The consumer is king. And today’s consumer isn’t satisfied with the status quo. Products that meet every lifestyle, preference and personality can be found on the aisles of your favorite store or pages of online retailers, thanks to millions of CPG brands, both big and small, who are dedicated to fitting those unique needs.
Sarah Michelle Gellar (famous for her role in Buffy the Vampire Slayer), Galit Laibow and Greg Fleishman joined this year’s Leadership Forum to discuss their growing CPG company, Foodstirs, a kid-friendly, organic baking mix brand, and how their previous experiences inspired their business.
“The consumer is much smarter now and they know the delineation between spokesperson and co-founder,” Gellar said, speaking about her experience as a Foodstirs executive today versus her time as a celebrity spokesperson. “If I were going to step back into that world it had to be for something that I felt passionate about, that I had a hand in creating what the voice was, because I do have a voice and I wanted to be able to use it.”
The session emphasized the need for brand authenticity in every aspect of the business, from making a product they’d enjoy with their own families, to communicating with their consumers in real time.

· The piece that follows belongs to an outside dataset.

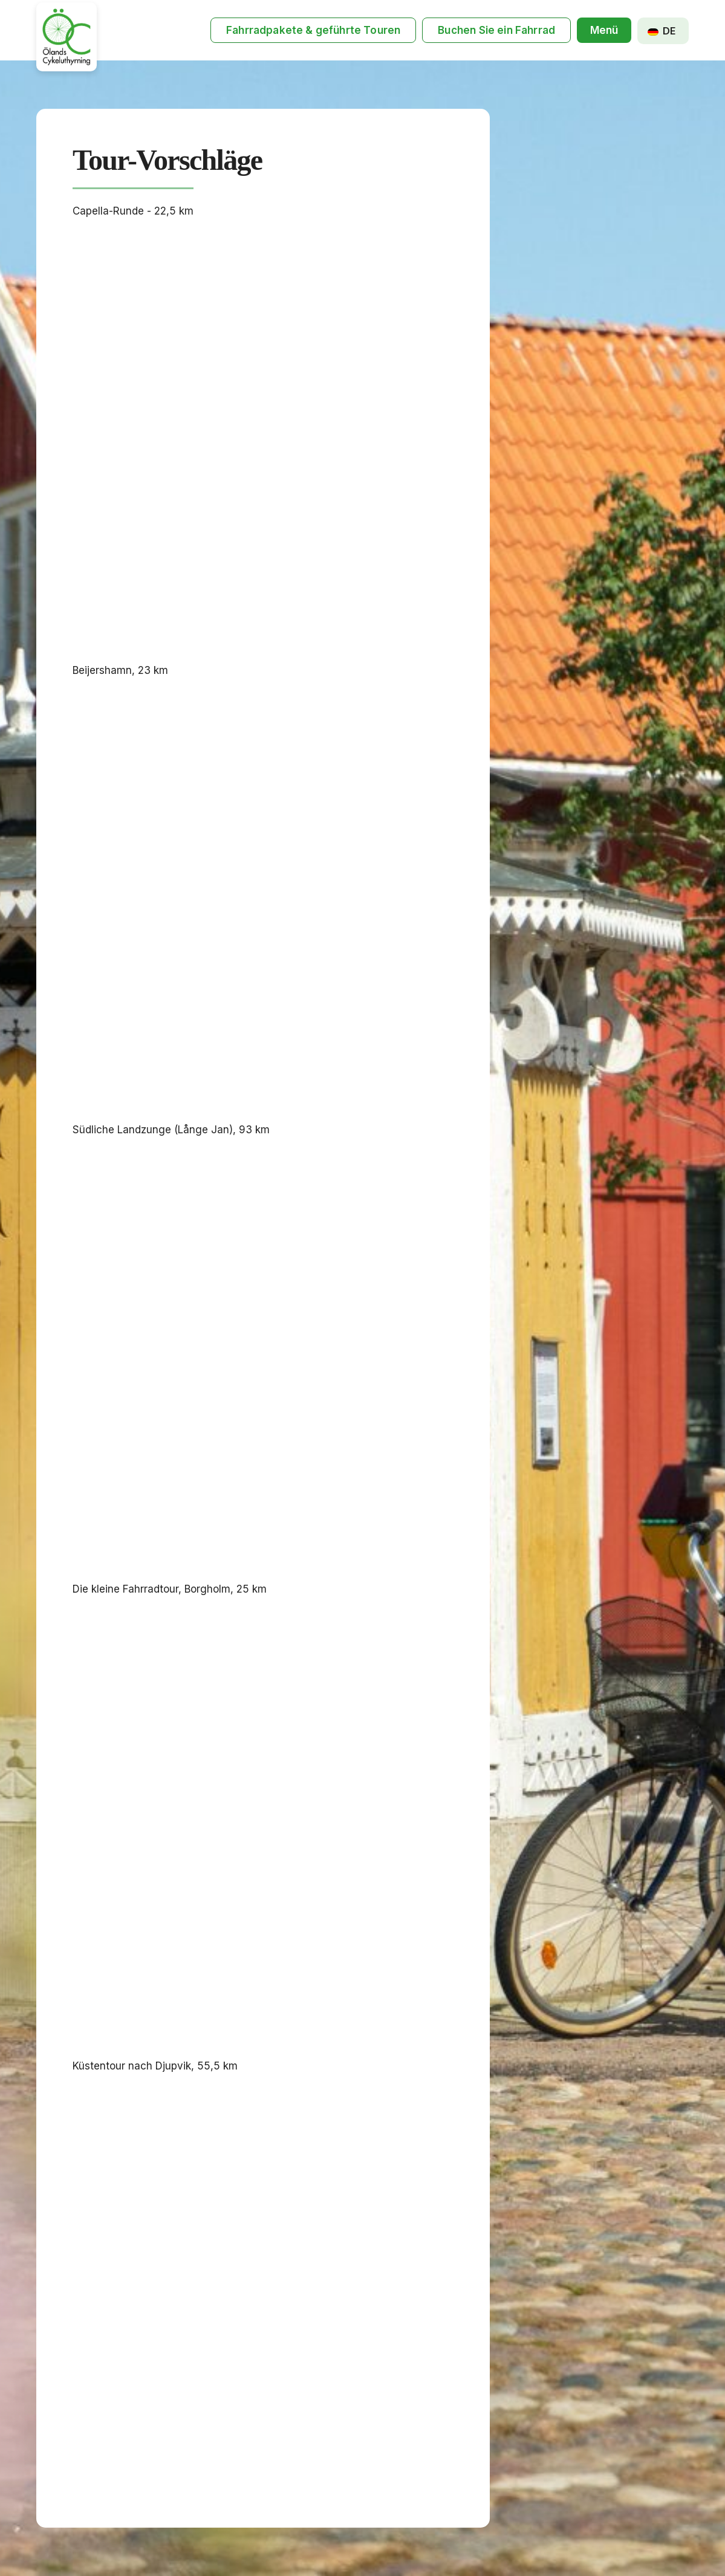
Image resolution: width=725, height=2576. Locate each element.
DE (661, 31)
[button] (604, 31)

“Having the courage and the confidence to be imperfect is how you build out these relationships,” said Fleishman.
“We created a brand that we are also the consumers for,” Gellar added.
But with constant newcomers shaking up the market, do brands today still have the same importance they once did? Jon Edwards, consumer insight expert with Accenture, lead a panel on whether brands still matter to today’s consumer.

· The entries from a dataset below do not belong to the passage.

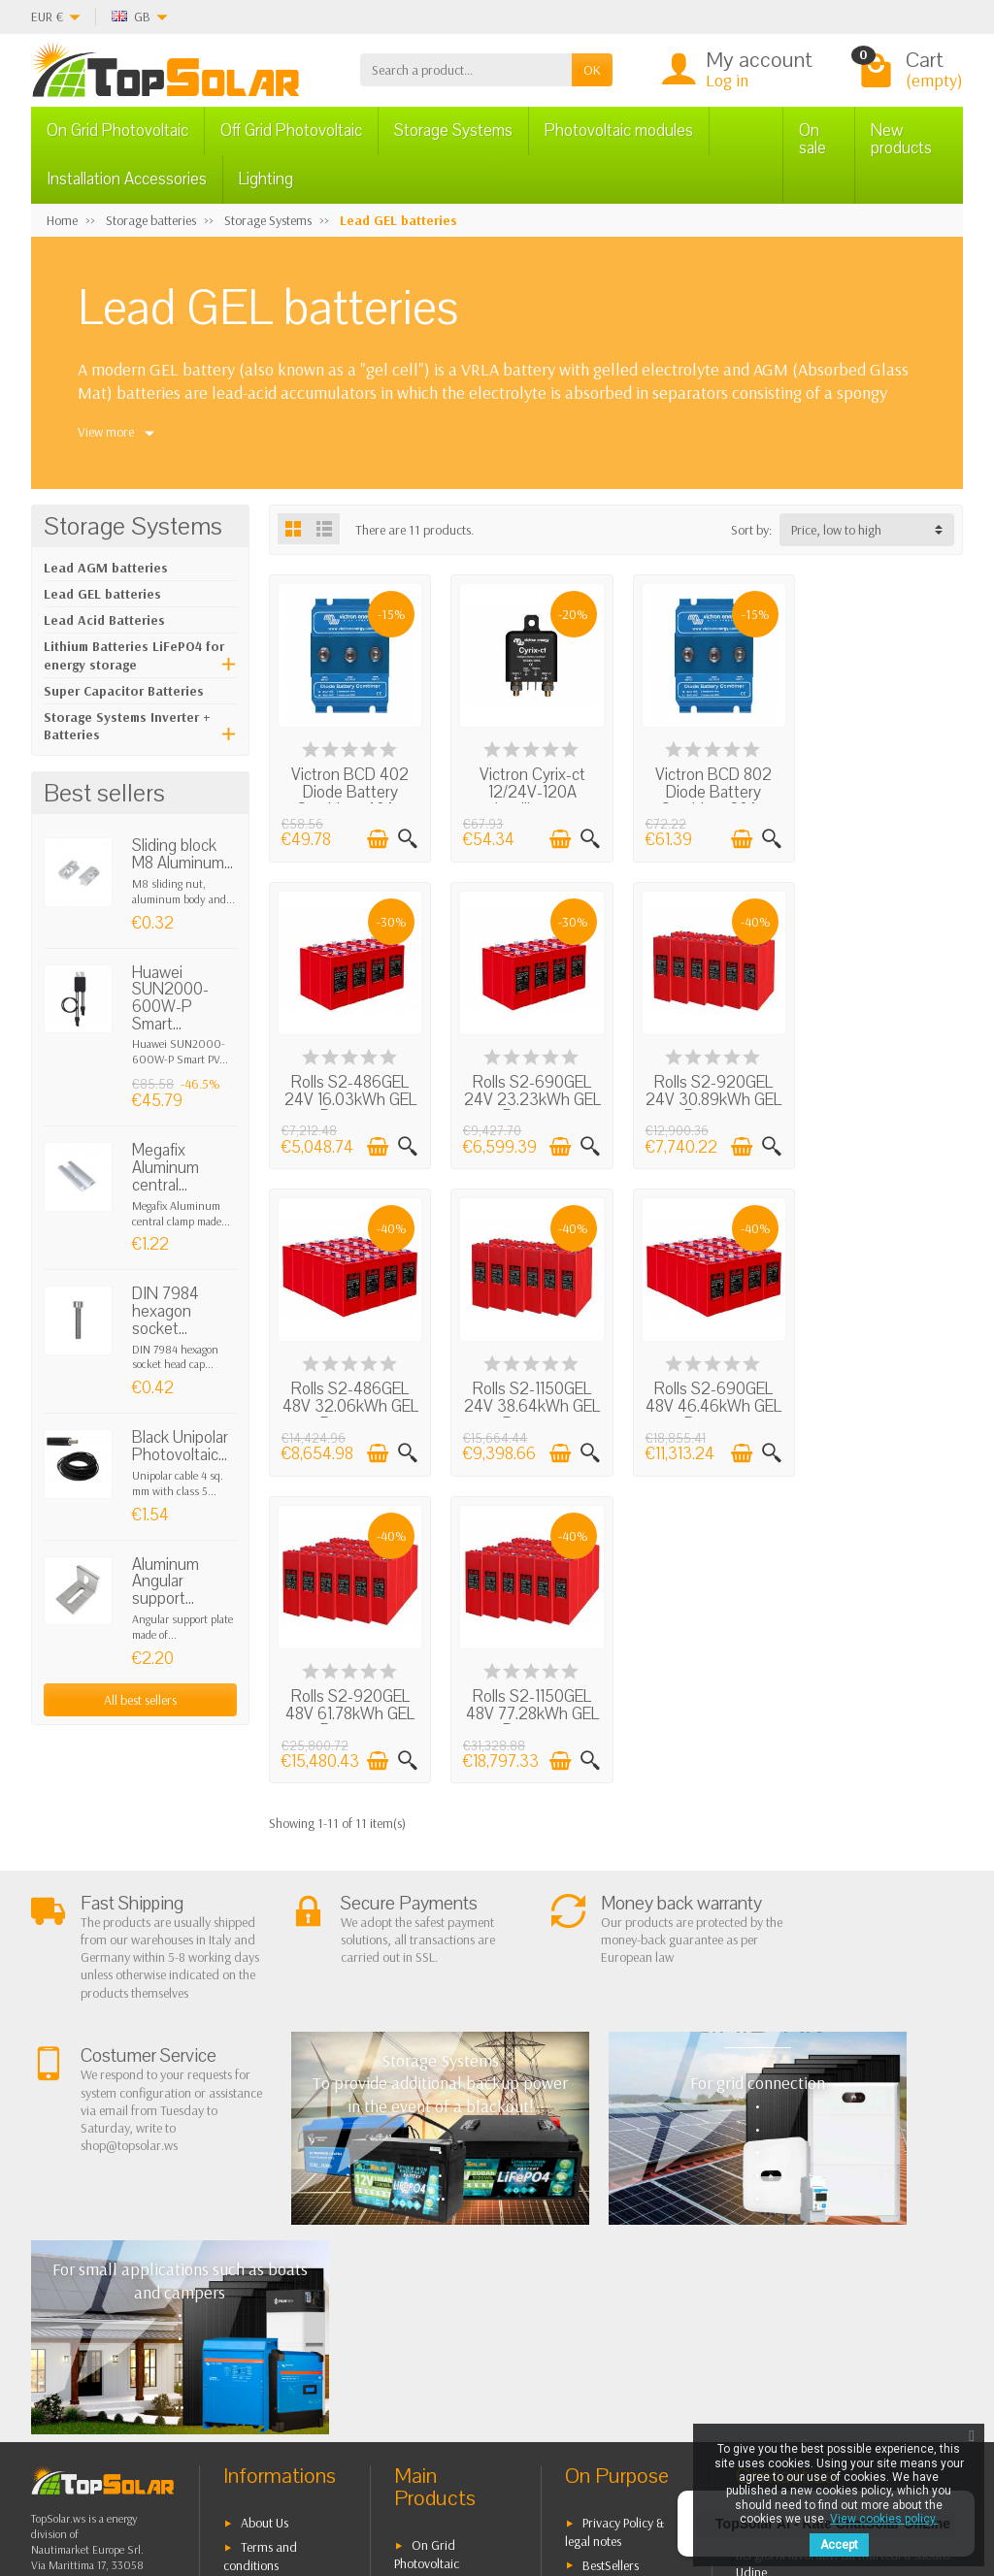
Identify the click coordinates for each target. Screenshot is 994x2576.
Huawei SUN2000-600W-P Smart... (170, 998)
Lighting (266, 179)
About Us (264, 2203)
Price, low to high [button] (836, 529)
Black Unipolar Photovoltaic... (180, 1446)
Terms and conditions (260, 2237)
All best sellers (140, 1700)
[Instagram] (307, 2483)
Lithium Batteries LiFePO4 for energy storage (134, 654)
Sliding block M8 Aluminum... (182, 854)
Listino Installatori (287, 2336)
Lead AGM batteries (106, 567)
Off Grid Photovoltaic (291, 130)
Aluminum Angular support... (165, 1581)
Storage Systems (453, 130)
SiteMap (604, 2294)
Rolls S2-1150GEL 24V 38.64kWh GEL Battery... (883, 1092)
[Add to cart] (374, 835)
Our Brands (614, 2319)
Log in (727, 80)
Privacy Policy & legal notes (614, 2213)
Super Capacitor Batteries (124, 691)
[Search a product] (466, 69)
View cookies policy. (884, 2519)
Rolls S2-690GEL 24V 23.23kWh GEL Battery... (348, 1092)
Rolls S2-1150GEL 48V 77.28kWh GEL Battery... (705, 1396)
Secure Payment (283, 2312)
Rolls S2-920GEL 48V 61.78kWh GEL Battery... (526, 1396)
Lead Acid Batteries (104, 620)
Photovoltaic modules (619, 130)
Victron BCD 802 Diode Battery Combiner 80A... (704, 789)
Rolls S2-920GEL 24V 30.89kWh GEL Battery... (527, 1092)
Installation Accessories (127, 179)
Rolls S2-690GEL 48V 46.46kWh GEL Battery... (348, 1396)
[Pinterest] (263, 2483)
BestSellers (610, 2245)
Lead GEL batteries (102, 594)
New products (901, 139)
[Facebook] (173, 2483)
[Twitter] (218, 2483)
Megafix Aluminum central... (165, 1167)
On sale (812, 139)
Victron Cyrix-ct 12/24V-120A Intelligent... (527, 789)
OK (592, 70)
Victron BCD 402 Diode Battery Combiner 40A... (348, 789)
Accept (839, 2545)
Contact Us (611, 2269)
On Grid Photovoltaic (117, 130)
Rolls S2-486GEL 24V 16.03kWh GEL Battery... (883, 789)
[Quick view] (404, 835)
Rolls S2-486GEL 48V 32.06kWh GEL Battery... (705, 1092)
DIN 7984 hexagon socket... (165, 1311)
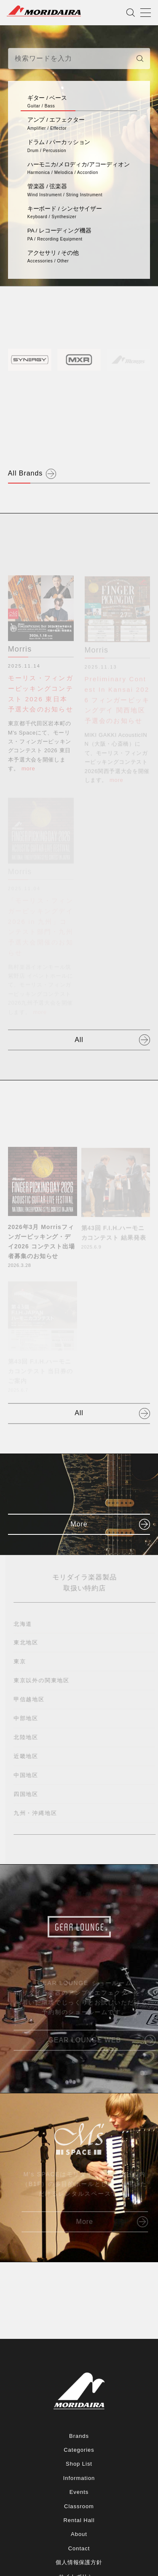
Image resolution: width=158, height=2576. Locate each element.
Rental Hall (78, 2520)
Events (79, 2492)
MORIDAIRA (44, 10)
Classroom (79, 2506)
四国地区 (28, 1794)
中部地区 (28, 1718)
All (79, 1039)
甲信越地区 (31, 1699)
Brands (79, 2436)
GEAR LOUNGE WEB (87, 2040)
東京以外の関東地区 (44, 1680)
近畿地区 (28, 1756)
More (78, 1524)
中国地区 (28, 1775)
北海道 (25, 1624)
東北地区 (28, 1642)
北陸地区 (28, 1737)
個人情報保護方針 (79, 2562)
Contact (79, 2548)
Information (79, 2478)
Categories (79, 2450)
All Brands (25, 473)
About (79, 2534)
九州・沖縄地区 (37, 1813)
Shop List (79, 2464)
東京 (22, 1661)
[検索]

“Brands that are paying attention to consumer trends and what they want are staying relevant, and they do still matter,” said Kim Feil, chief marketing and strategy officer of Aspire Healthy Energy Drinks. “The ones that aren’t, aren’t. And there’s where opportunities come for brands like ours to really fit those spaces that are unmet.”
In fact, according to research conducted by Accenture, brands matter more than ever, even to young consumers.
“The millennial consumer and the Gen Z consumer want authenticity and they will pay more if they feel that a brand actually delivers that exponential quality,” said David Simnick, managing partner of Impact Driven Brands.